2 septembre 2025. Anna Wintour cède sa place de boss éditorial du Vogue US (mais pas celle de boss éditorial de Condé Nast monde) à Chloé Malle (ci-dessus), 39 ans, journaliste à la tête de Vogue.com depuis 2023. La fille du réal’ français et de l’actrice américaine Candice Bergen est nommée « head of editorial content » du magazine. Quelques jours plus tard, la New-Yorkaise la plus en vue des médias annonce que la périodicité de son magazine snobera les mensualités classiques pour suivre un rythme saisonnier, et ainsi se caler sur les grands événements culturels (Fashion Weeks, Met Gala, Festival de Cannes, peut-elle même le Festival de l’Andouille d’Aire-sur-la-Lys, qui sait).

FLOU EDITORIAL

Rappelons que GQ et Vanity Fair, deux autres marques emblématiques de Condé Nast, avaient déjà abandonné la rigueur mensuelle et, depuis cinq ans environ, ne publient parfois qu’un numéro sur deux ou trois mois, le tout dans un flou éditorial qui n’est pas pour rassurer ni les abonnés, ni les annonceurs : « Vanity Fair publie tous les mois, sauf pour les éditions de juillet/août et décembre/janvier (jusque-là, pourquoi pas, ndlr), et d’autres éditions combinées comptant pour deux, indiquées sur la couverture du magazine ». Tip top. Autre cas encore plus inquiétant, celui du magazine Wired, passé d’un rythme mensuel à trimestriel fin 2024 (après avoir fait fusionner les sites web des éditions US et UK).

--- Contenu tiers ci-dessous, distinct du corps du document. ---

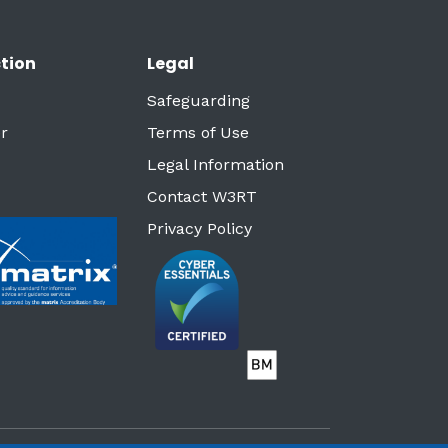
tion
Legal
Safeguarding
r
Terms of Use
Legal Information
Contact W3RT
Privacy Policy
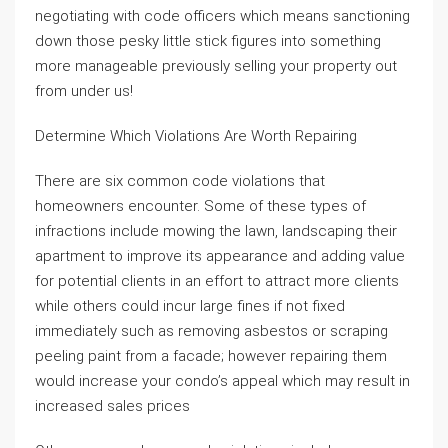
negotiating with code officers which means sanctioning
down those pesky little stick figures into something
more manageable previously selling your property out
from under us!
Determine Which Violations Are Worth Repairing
There are six common code violations that
homeowners encounter. Some of these types of
infractions include mowing the lawn, landscaping their
apartment to improve its appearance and adding value
for potential clients in an effort to attract more clients
while others could incur large fines if not fixed
immediately such as removing asbestos or scraping
peeling paint from a facade; however repairing them
would increase your condo’s appeal which may result in
increased sales prices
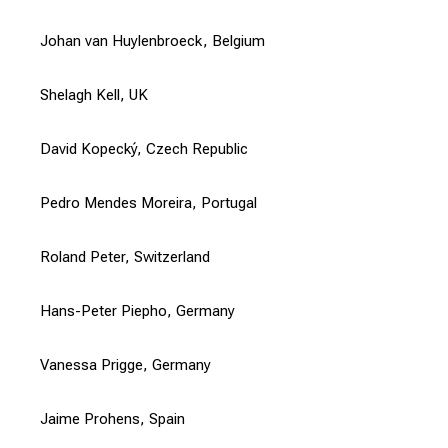
Johan van Huylenbroeck, Belgium
Shelagh Kell, UK
David Kopecký, Czech Republic
Pedro Mendes Moreira, Portugal
Roland Peter, Switzerland
Hans-Peter Piepho, Germany
Vanessa Prigge, Germany
Jaime Prohens, Spain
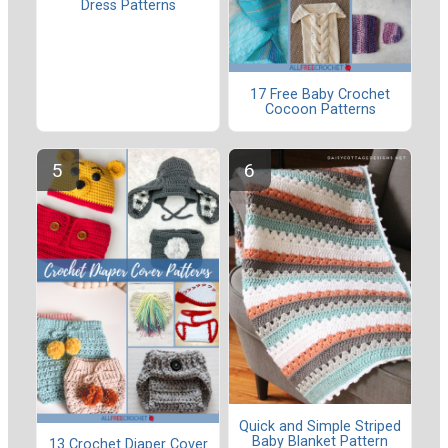
Dress Patterns
17 Free Baby Crochet
Cocoon Patterns
Quick and Simple Striped
Baby Blanket Pattern
13 Crochet Diaper Cover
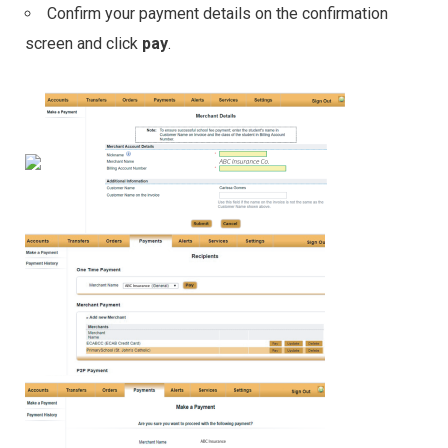
Confirm your payment details on the confirmation
screen and click
pay
.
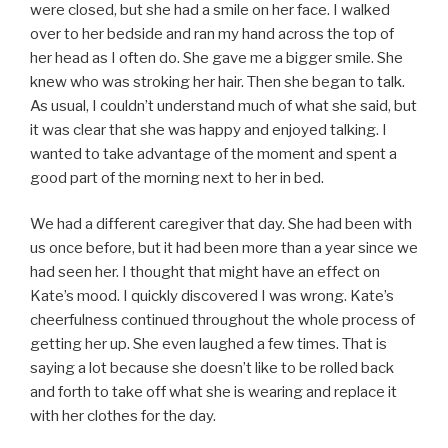
were closed, but she had a smile on her face. I walked
over to her bedside and ran my hand across the top of
her head as I often do. She gave me a bigger smile. She
knew who was stroking her hair. Then she began to talk.
As usual, I couldn’t understand much of what she said, but
it was clear that she was happy and enjoyed talking. I
wanted to take advantage of the moment and spent a
good part of the morning next to her in bed.
We had a different caregiver that day. She had been with
us once before, but it had been more than a year since we
had seen her. I thought that might have an effect on
Kate’s mood. I quickly discovered I was wrong. Kate’s
cheerfulness continued throughout the whole process of
getting her up. She even laughed a few times. That is
saying a lot because she doesn’t like to be rolled back
and forth to take off what she is wearing and replace it
with her clothes for the day.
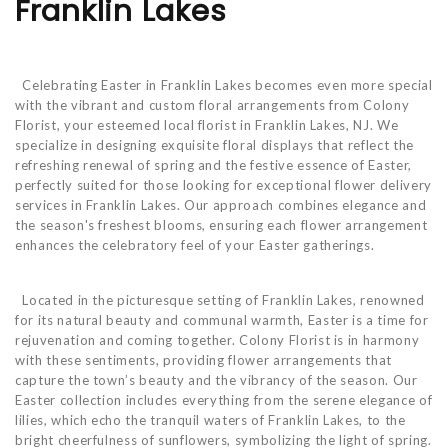
Franklin Lakes
Celebrating Easter in Franklin Lakes becomes even more special
with the vibrant and custom floral arrangements from Colony
Florist, your esteemed local florist in Franklin Lakes, NJ. We
specialize in designing exquisite floral displays that reflect the
refreshing renewal of spring and the festive essence of Easter,
perfectly suited for those looking for exceptional flower delivery
services in Franklin Lakes. Our approach combines elegance and
the season's freshest blooms, ensuring each flower arrangement
enhances the celebratory feel of your Easter gatherings.
Located in the picturesque setting of Franklin Lakes, renowned
for its natural beauty and communal warmth, Easter is a time for
rejuvenation and coming together. Colony Florist is in harmony
with these sentiments, providing flower arrangements that
capture the town’s beauty and the vibrancy of the season. Our
Easter collection includes everything from the serene elegance of
lilies, which echo the tranquil waters of Franklin Lakes, to the
bright cheerfulness of sunflowers, symbolizing the light of spring.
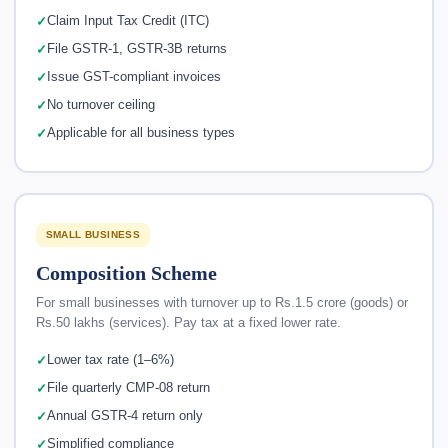
Claim Input Tax Credit (ITC)
File GSTR-1, GSTR-3B returns
Issue GST-compliant invoices
No turnover ceiling
Applicable for all business types
SMALL BUSINESS
Composition Scheme
For small businesses with turnover up to Rs.1.5 crore (goods) or
Rs.50 lakhs (services). Pay tax at a fixed lower rate.
Lower tax rate (1–6%)
File quarterly CMP-08 return
Annual GSTR-4 return only
Simplified compliance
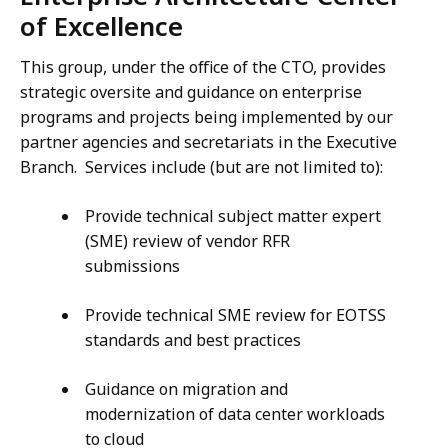
of Excellence
This group, under the office of the CTO, provides
strategic oversite and guidance on enterprise
programs and projects being implemented by our
partner agencies and secretariats in the Executive
Branch. Services include (but are not limited to):
Provide technical subject matter expert
(SME) review of vendor RFR
submissions
Provide technical SME review for EOTSS
standards and best practices
Guidance on migration and
modernization of data center workloads
to cloud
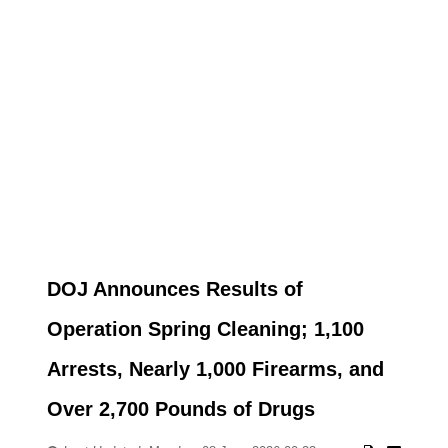
DOJ Announces Results of
Operation Spring Cleaning; 1,100
Arrests, Nearly 1,000 Firearms, and
Over 2,700 Pounds of Drugs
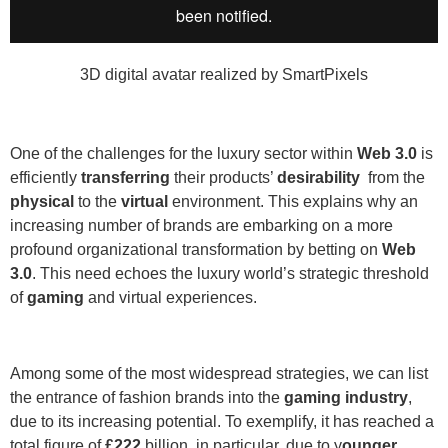
3D digital avatar realized by SmartPixels
One of the challenges for the luxury sector within
Web 3.0
is
efficiently
transferring
their products’
desirability
from the
physical
to the
virtual
environment. This explains why an
increasing number of brands are embarking on a more
profound organizational transformation by betting on
Web
3.0
.
This need echoes the luxury world’s strategic threshold
of
gaming
and virtual experiences.
Among some of the most widespread strategies, we can list
the entrance of fashion brands into the
gaming industry
,
due to its increasing potential. To exemplify, it has reached a
total figure of
£222
billion, in particular, due to y
ounger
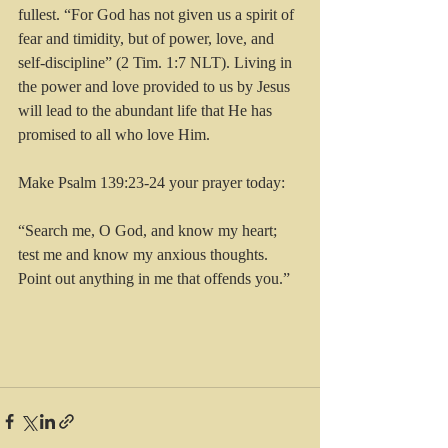
fullest. “For God has not given us a spirit of 
fear and timidity, but of power, love, and 
self-discipline” (2 Tim. 1:7 NLT). Living in 
the power and love provided to us by Jesus 
will lead to the abundant life that He has 
promised to all who love Him.
Make Psalm 139:23-24 your prayer today:
“Search me, O God, and know my heart; 
test me and know my anxious thoughts. 
Point out anything in me that offends you.”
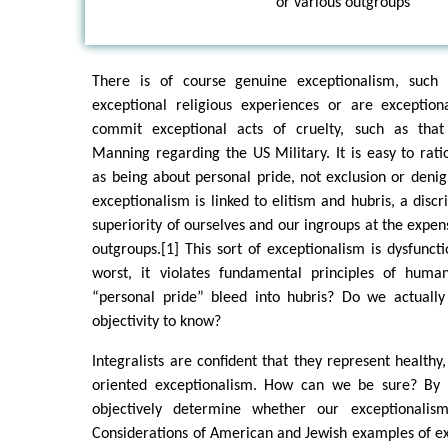
or various outgroups
There is of course genuine exceptionalism, suc
exceptional religious experiences or are exception
commit exceptional acts of cruelty, such as tha
Manning regarding the US Military. It is easy to rati
as being about personal pride, not exclusion or denigr
exceptionalism is linked to elitism and hubris, a discr
superiority of ourselves and our ingroups at the expen
outgroups.[1] This sort of exceptionalism is dysfuncti
worst, it violates fundamental principles of huma
“personal pride” bleed into hubris? Do we actuall
objectivity to know?
Integralists are confident that they represent healthy,
oriented exceptionalism. How can we be sure? By 
objectively determine whether our exceptionalis
Considerations of American and Jewish examples of e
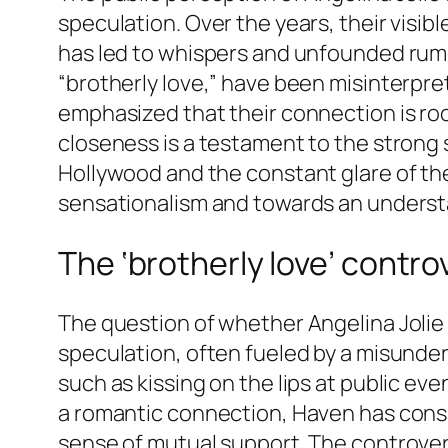
speculation. Over the years, their visib
has led to whispers and unfounded rum
“brotherly love,” have been misinterpr
emphasized that their connection is ro
closeness is a testament to the strong s
Hollywood and the constant glare of the
sensationalism and towards an understa
The ‘brotherly love’ contro
The question of whether Angelina Jolie
speculation, often fueled by a misunderst
such as kissing on the lips at public ev
a romantic connection, Haven has consi
sense of mutual support. The controvers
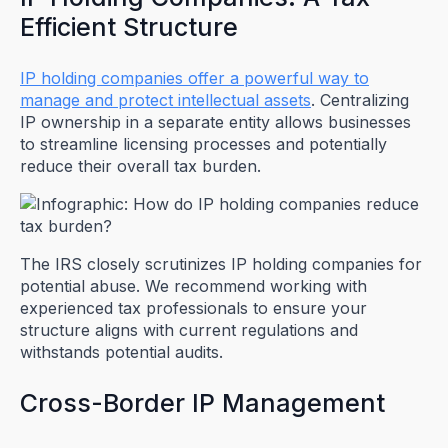
Efficient Structure
IP holding companies offer a powerful way to
manage and protect intellectual assets
. Centralizing
IP ownership in a separate entity allows businesses
to streamline licensing processes and potentially
reduce their overall tax burden.
The IRS closely scrutinizes IP holding companies for
potential abuse. We recommend working with
experienced tax professionals to ensure your
structure aligns with current regulations and
withstands potential audits.
Cross-Border IP Management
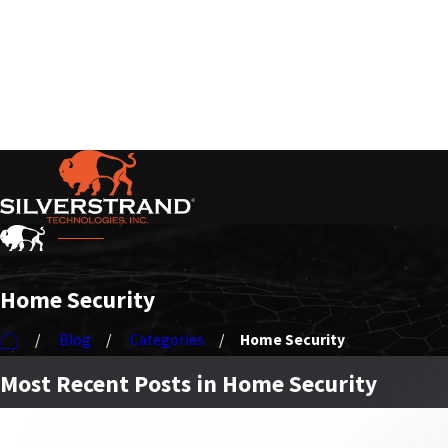
Serving Our Customers Nationwide
Home Security
Blog
Categories
Home Security
Most Recent Posts in Home Security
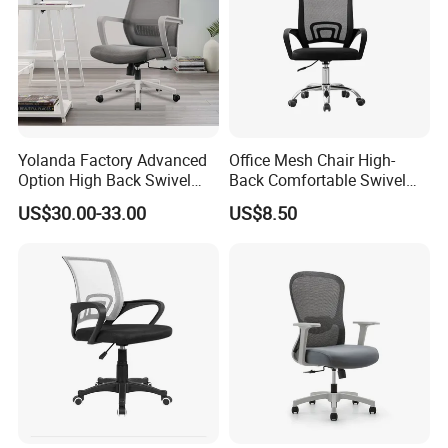
7)How about your after- sales service?
One year against manufacture defect and offer consultation on
problems occurred.
Yolanda Factory Advanced
Office Mesh Chair High-
Option High Back Swivel
Back Comfortable Swivel
Computer Ergonomic Mesh
Visitors Chairs Office
US$30.00-33.00
US$8.50
Any question please feel free to contact me.
Executive Office Chair
Furniture
I will be glad to be your assistant.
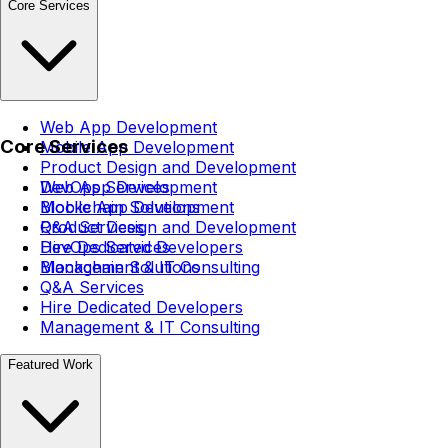
Core Services
Web App Development
Core Services
Mobile App Development
Product Design and Development
DevOps Services
Web App Development
Blockchain Solutions
Mobile App Development
Q&A Services
Product Design and Development
Hire Dedicated Developers
DevOps Services
Management & IT Consulting
Blockchain Solutions
Q&A Services
Hire Dedicated Developers
Management & IT Consulting
Featured Work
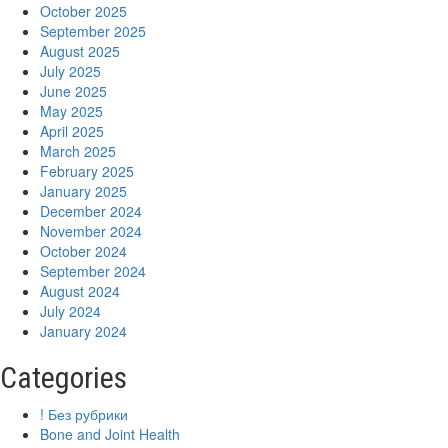
October 2025
September 2025
August 2025
July 2025
June 2025
May 2025
April 2025
March 2025
February 2025
January 2025
December 2024
November 2024
October 2024
September 2024
August 2024
July 2024
January 2024
Categories
! Без рубрики
Bone and Joint Health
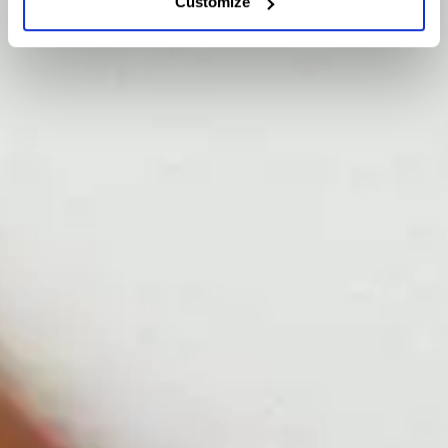
Customize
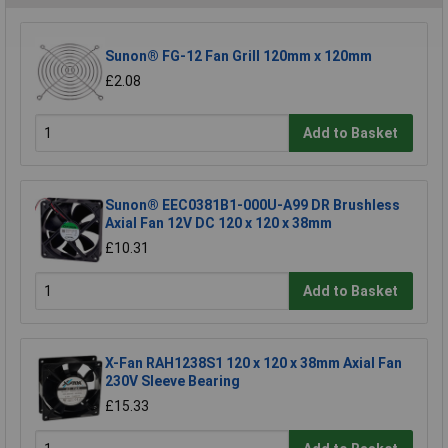
Sunon® FG-12 Fan Grill 120mm x 120mm
£2.08
Add to Basket
Sunon® EEC0381B1-000U-A99 DR Brushless
Axial Fan 12V DC 120 x 120 x 38mm
£10.31
Add to Basket
X-Fan RAH1238S1 120 x 120 x 38mm Axial Fan
230V Sleeve Bearing
£15.33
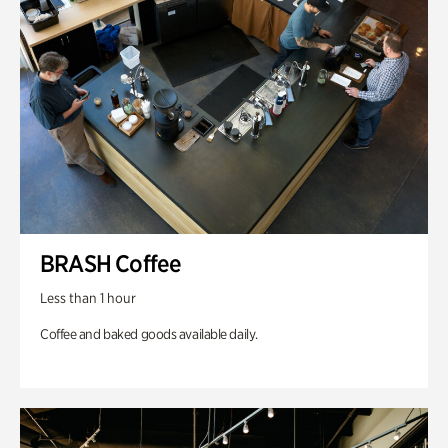
BRASH Coffee
Less than 1 hour
Coffee and baked goods available daily.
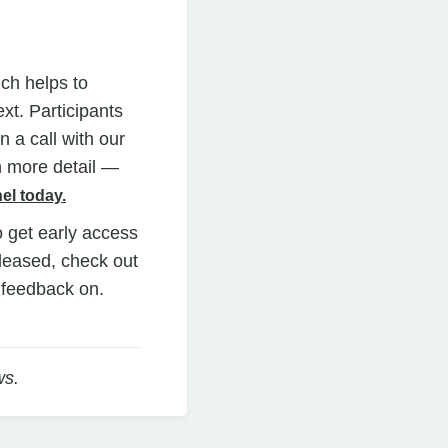
ich helps to
xt. Participants
 a call with our
n more detail —
el today.
o get early access
eleased, check out
e feedback on.
ws.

Qu’est-ce à dire ? Que Condé Nast aurait de plus en plus de mal avec son business-model (ses titres prestigieux sont censés générer d’autres revenus à travers ses offres de brand content, en événementiel, etc) ? Ou faut-il voir dans cette lente, mais effective, transformation éditoriale une stratégie globale visant à transformer ses magazines, Vogue en première ligne, en mook de table-basse, fabriqué à moindre frais (la baisse de qualité du papier n’est pas passée inaperçue), mais toujours en grande synergie avec les marques ? D’autant que les dernières covers (Emma Stone, Gigi Hadid et Kendall Jenner) ont déçu les fans (boring, déjà-vues…), que le site Vogue Runway a mis fin à son accès tout-public (et rendu le challenger Tagwalk, du jour au lendemain, in-con-tournable !) et que les plus avertis craignent un débinage progressif des talents journalistiques qui avaient fait la gloire du mag’ préféré de la reine-mère Wintour. À suivre donc – mais peut-être pas le mois prochain.